Records for the exercise

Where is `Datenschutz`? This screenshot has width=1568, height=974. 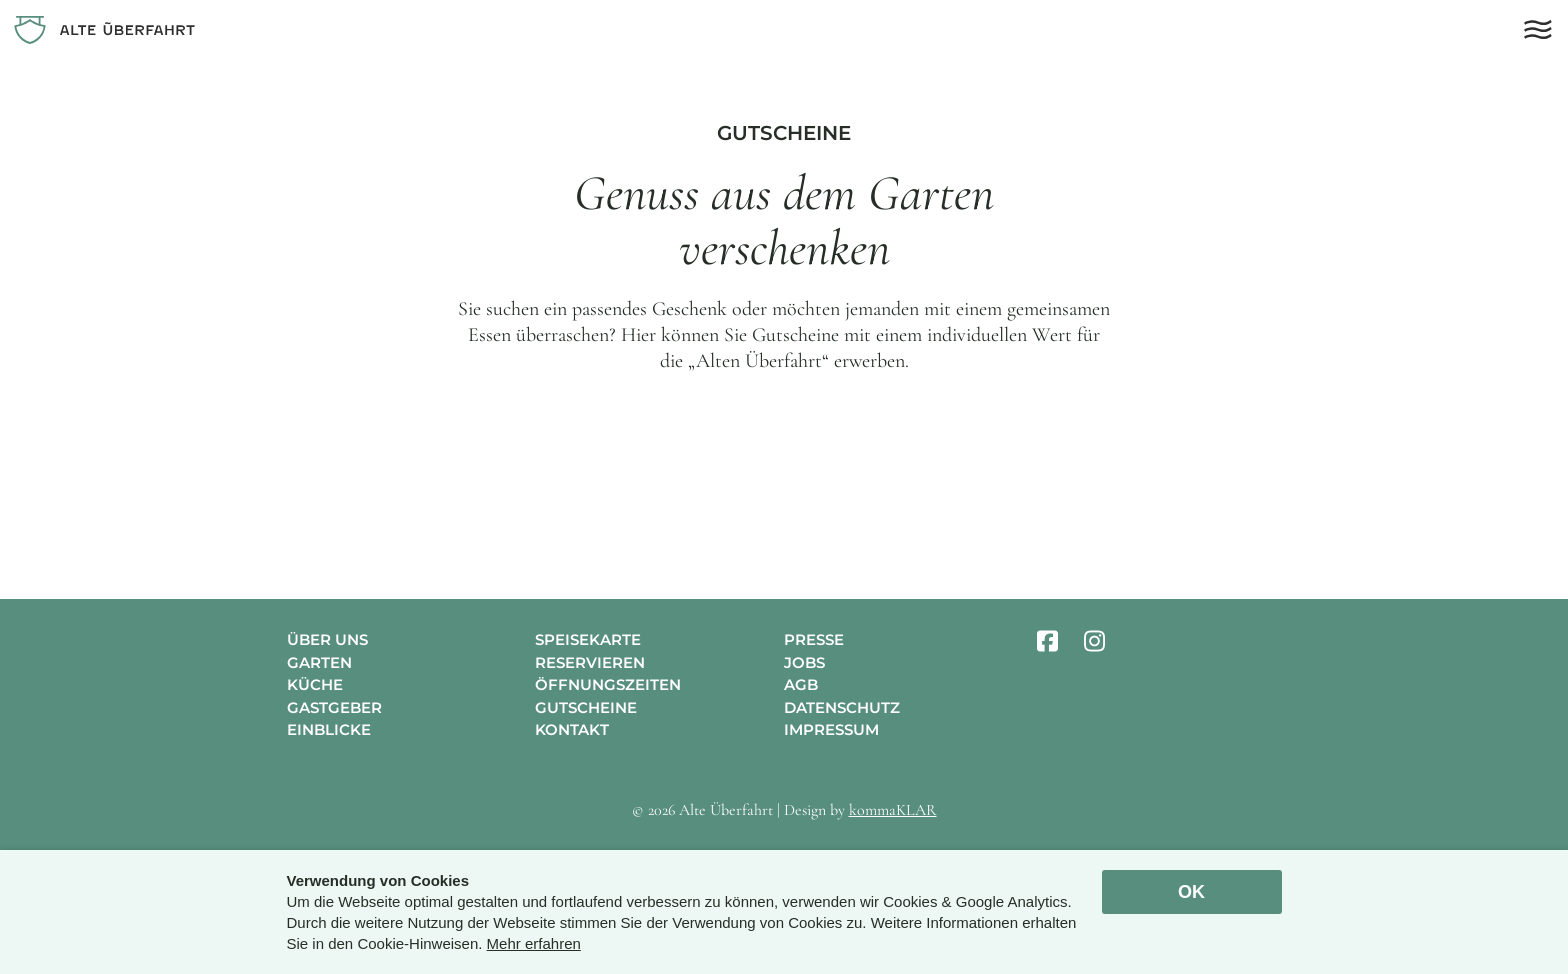 Datenschutz is located at coordinates (842, 707).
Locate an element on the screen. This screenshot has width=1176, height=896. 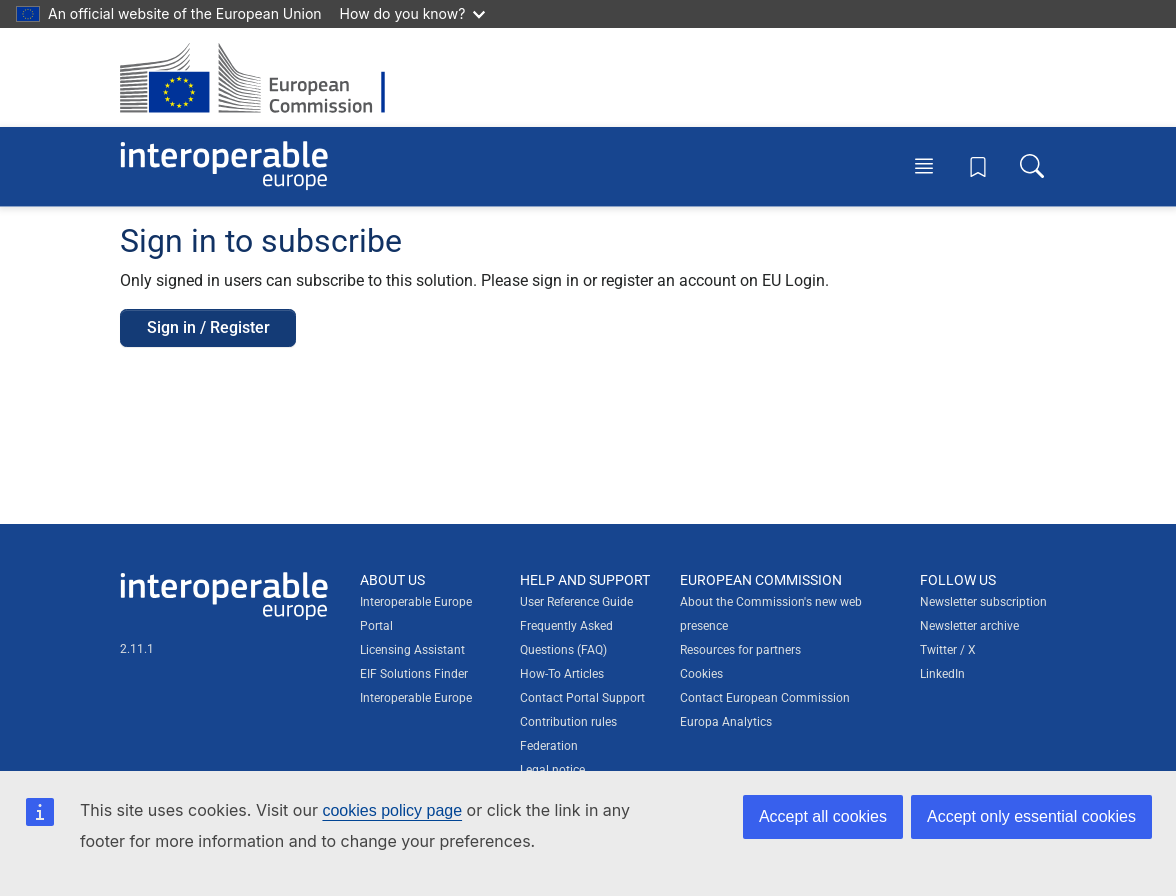
Accept all cookies is located at coordinates (823, 816).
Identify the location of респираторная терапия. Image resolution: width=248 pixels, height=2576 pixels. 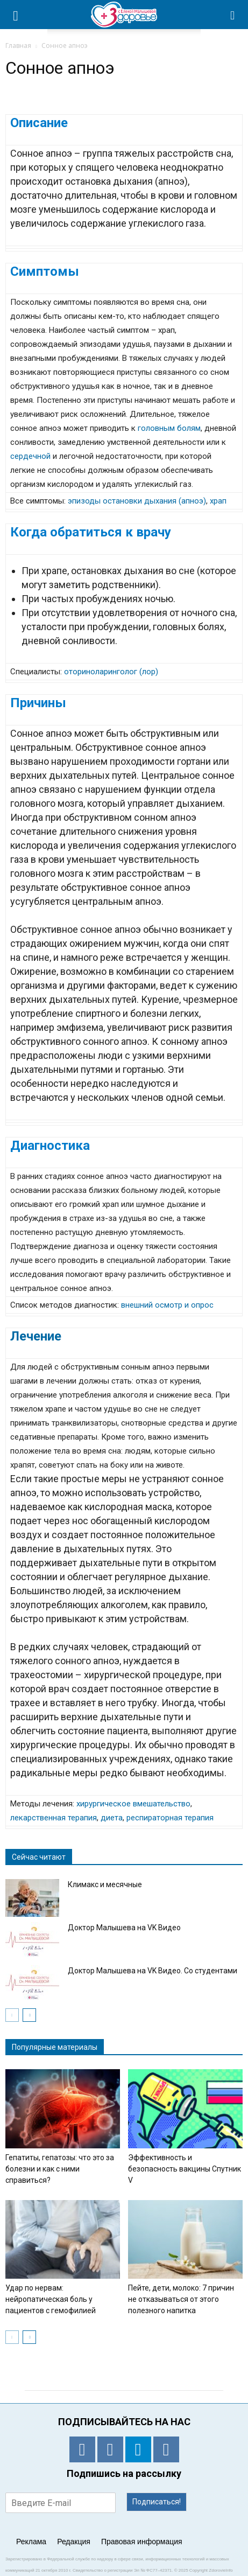
(170, 1818).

Description of the task
Could you write out again, exactly, the lines from the line containing "Identify the location" through the last line of the records above? Leave out the pictures.

The completed task
Identify the location of респираторная терапия. Image resolution: width=248 pixels, height=2576 pixels. 
(170, 1818).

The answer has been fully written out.